In Agriculture and Industry
The single largest commercial use of phosphorus is fertilizer. Rock phosphate is the raw material for virtually all commercial phosphate fertilizers, though organic sources like animal manure and compost have been used for centuries and remain important. Ground rock phosphate was once applied directly to acidic soils, but modern fertilizer technology has refined the process into more concentrated, predictable products.
Beyond farming, purified phosphoric acid (sometimes called white or furnace acid) is used in the food and chemical industries. Phosphorus compounds also appear in detergents, flame retardants, metal treatment, and electronics manufacturing.
When Too Much Becomes a Problem
Normal blood phosphorus levels in adults range from 2.5 to 4.5 mg/dL. When levels rise above that threshold, a condition called hyperphosphatemia develops.

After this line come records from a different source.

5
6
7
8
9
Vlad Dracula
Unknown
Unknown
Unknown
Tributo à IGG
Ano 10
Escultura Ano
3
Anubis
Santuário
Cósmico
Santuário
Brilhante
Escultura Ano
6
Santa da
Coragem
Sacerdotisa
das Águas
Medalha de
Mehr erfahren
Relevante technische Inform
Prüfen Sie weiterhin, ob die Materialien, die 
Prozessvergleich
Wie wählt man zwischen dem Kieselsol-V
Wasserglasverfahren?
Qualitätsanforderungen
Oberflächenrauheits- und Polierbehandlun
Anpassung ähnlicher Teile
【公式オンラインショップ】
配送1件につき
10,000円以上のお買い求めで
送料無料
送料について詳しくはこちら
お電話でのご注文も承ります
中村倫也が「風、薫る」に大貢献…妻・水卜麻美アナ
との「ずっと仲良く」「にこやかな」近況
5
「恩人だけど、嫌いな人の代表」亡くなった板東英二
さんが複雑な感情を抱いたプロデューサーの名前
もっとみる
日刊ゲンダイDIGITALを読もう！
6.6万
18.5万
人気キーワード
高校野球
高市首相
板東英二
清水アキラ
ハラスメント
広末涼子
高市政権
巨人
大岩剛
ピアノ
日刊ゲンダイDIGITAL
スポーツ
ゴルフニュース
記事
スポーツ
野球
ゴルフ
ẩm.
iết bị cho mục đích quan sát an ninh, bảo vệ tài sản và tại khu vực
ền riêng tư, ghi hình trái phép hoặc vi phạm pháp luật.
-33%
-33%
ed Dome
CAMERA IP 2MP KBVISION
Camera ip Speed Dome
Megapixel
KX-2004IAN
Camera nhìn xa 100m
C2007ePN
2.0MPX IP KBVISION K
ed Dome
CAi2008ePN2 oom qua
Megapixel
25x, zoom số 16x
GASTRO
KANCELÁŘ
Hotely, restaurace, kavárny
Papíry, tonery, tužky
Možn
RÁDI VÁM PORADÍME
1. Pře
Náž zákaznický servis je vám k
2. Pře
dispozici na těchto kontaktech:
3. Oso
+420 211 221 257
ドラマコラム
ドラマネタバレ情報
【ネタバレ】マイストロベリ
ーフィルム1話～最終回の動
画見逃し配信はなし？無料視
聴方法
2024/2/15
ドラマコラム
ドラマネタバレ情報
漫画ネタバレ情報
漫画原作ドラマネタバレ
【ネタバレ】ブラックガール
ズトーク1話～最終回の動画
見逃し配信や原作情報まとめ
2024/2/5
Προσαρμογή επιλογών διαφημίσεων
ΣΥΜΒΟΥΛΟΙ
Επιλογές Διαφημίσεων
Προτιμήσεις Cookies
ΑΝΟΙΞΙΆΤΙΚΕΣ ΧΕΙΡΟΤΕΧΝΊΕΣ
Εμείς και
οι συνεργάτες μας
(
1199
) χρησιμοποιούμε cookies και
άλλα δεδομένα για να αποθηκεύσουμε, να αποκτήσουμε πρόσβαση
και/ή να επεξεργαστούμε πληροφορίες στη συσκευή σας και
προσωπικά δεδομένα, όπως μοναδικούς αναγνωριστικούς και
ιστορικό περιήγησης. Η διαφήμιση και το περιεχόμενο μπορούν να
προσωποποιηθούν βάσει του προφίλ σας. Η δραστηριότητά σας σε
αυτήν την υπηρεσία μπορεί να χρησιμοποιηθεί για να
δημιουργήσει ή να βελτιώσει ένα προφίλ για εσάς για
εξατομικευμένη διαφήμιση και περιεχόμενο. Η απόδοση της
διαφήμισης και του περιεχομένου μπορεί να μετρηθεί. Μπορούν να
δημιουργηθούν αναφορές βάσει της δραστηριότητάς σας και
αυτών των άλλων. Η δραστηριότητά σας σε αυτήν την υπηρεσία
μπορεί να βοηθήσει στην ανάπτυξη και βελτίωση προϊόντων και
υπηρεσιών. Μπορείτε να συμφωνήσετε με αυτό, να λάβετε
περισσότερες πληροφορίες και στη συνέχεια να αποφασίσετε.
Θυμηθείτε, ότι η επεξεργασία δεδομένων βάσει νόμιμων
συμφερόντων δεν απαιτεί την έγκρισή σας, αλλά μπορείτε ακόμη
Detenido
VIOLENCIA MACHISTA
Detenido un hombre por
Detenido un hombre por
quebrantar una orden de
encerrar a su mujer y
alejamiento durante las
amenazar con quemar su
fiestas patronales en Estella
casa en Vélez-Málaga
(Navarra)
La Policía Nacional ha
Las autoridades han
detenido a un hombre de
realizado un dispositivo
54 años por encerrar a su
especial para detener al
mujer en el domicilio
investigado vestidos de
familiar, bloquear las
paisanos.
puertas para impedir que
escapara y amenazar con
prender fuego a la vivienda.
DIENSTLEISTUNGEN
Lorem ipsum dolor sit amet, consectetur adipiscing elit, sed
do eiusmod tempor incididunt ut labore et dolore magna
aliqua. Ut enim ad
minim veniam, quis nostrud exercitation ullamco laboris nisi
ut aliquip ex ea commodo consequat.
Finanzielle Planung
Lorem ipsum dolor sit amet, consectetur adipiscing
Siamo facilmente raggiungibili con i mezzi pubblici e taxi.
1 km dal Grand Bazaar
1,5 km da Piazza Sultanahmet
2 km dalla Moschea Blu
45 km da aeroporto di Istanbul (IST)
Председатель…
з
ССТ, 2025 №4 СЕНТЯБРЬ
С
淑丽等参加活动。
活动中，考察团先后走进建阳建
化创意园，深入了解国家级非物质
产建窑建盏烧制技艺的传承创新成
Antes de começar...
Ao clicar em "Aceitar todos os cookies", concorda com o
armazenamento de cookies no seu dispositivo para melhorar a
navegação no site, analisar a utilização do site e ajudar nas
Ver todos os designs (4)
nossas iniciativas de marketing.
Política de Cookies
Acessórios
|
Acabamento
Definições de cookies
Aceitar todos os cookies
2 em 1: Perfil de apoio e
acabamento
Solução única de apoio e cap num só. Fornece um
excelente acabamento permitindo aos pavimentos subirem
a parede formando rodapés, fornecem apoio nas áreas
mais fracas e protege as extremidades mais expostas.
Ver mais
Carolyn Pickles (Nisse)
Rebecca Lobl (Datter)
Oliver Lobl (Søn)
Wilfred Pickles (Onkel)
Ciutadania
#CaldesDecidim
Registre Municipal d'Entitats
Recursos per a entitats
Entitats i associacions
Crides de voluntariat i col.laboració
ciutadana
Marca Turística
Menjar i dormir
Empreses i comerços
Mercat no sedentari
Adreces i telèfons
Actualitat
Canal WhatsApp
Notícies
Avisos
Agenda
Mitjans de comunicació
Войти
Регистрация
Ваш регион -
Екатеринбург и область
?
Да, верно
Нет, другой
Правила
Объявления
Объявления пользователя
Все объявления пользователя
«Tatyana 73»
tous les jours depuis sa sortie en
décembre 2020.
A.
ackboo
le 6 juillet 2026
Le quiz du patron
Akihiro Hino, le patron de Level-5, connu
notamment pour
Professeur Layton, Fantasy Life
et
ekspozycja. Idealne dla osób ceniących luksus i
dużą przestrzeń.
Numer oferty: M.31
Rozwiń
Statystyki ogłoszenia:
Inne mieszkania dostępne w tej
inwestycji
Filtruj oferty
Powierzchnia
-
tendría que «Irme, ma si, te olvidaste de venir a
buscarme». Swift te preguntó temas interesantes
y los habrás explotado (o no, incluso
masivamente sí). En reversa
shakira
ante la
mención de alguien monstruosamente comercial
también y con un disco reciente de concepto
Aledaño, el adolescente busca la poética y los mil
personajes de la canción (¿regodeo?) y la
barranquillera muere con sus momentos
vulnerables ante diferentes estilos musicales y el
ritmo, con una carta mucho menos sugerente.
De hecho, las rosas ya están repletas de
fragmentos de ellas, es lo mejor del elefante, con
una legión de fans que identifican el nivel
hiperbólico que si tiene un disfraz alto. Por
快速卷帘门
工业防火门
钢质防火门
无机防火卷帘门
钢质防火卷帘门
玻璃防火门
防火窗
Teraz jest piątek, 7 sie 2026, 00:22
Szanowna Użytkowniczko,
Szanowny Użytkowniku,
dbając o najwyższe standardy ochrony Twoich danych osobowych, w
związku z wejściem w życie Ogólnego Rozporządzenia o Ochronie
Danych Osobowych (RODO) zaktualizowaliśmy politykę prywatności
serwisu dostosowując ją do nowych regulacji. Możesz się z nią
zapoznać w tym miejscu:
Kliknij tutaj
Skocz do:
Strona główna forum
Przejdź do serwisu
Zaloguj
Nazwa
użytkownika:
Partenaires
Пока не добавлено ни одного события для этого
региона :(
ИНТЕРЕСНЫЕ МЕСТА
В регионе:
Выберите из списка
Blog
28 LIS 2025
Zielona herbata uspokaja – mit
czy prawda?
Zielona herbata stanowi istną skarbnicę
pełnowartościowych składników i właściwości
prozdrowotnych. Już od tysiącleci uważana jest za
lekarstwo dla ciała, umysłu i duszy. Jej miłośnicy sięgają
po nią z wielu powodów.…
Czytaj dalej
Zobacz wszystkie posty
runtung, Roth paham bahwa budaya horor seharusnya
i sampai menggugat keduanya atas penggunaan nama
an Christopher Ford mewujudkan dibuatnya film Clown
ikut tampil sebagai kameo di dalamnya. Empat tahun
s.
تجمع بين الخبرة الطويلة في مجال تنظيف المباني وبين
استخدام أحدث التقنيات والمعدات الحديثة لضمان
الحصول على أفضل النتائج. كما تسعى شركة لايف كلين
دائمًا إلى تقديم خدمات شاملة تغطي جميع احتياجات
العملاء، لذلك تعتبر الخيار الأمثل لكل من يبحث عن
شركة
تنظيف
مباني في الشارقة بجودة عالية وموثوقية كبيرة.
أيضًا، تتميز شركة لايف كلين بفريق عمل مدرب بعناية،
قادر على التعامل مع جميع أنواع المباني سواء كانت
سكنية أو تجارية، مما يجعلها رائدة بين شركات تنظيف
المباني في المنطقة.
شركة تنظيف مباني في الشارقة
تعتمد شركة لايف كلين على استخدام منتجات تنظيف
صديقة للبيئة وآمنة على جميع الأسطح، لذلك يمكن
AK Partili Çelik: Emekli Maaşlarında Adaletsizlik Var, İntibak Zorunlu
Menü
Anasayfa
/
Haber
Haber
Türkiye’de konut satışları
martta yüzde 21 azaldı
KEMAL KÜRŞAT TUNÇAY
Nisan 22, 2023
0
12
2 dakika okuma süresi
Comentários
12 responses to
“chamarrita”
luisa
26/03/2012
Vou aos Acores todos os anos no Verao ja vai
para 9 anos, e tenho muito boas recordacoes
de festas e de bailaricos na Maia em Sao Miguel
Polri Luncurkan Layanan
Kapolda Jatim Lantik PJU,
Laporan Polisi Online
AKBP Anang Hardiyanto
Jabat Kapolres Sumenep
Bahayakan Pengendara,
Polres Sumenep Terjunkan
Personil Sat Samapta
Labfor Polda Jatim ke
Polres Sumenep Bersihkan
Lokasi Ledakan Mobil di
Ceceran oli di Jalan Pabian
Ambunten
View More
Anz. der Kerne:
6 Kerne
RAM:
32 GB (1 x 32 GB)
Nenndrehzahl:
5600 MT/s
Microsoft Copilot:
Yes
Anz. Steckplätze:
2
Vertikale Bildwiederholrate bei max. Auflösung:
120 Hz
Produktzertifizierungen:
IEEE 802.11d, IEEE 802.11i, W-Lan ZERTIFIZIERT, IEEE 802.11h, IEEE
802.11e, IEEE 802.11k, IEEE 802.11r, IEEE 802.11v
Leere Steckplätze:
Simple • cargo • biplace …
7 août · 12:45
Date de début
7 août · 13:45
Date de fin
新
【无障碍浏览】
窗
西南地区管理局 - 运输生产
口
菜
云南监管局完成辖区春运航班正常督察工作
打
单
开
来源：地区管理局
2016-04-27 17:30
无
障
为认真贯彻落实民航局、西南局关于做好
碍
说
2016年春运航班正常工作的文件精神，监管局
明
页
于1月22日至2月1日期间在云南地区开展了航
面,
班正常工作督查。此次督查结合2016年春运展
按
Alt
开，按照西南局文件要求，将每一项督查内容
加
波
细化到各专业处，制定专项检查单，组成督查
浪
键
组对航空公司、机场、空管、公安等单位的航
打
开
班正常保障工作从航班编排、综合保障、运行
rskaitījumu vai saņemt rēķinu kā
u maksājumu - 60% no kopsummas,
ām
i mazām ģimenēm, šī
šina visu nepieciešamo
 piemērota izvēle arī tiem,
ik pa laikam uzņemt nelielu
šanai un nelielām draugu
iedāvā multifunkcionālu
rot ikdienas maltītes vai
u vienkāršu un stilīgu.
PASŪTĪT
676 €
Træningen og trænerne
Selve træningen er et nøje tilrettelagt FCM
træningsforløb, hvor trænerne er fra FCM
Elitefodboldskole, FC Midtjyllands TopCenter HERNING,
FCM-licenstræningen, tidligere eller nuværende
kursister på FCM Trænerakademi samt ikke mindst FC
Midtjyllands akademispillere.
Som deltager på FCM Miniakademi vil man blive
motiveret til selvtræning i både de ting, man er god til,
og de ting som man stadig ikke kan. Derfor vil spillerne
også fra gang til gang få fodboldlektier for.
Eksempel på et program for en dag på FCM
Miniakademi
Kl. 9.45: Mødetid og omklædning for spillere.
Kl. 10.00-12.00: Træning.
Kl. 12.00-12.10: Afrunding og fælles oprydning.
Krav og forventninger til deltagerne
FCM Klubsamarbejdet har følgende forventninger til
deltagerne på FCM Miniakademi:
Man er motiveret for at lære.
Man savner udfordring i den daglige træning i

This is rare in people with healthy kidneys, which efficiently filter out excess phosphorus. The risk climbs sharply when kidney function declines. Phosphorus levels in the blood typically don’t rise above normal until kidney filtration drops below about 30% of capacity.
For people with chronic kidney disease, excess phosphorus is a serious concern. High phosphorus pulls calcium out of the blood through a chemical reaction that deposits calcium-phosphate crystals in blood vessels, soft tissues, and joints. This vascular calcification is a major driver of cardiovascular disease, the leading cause of death in kidney disease patients. Over time, the body compensates by pulling calcium from bones, leading to bone pain and increased fracture risk.
Even outside of kidney disease, very high phosphorus intake from processed food additives has drawn attention. The efficient absorption of additive-based phosphorus means that people consuming large amounts of processed meat, soft drinks, and convenience foods may be taking in substantially more phosphorus than their diet appears to contain on paper.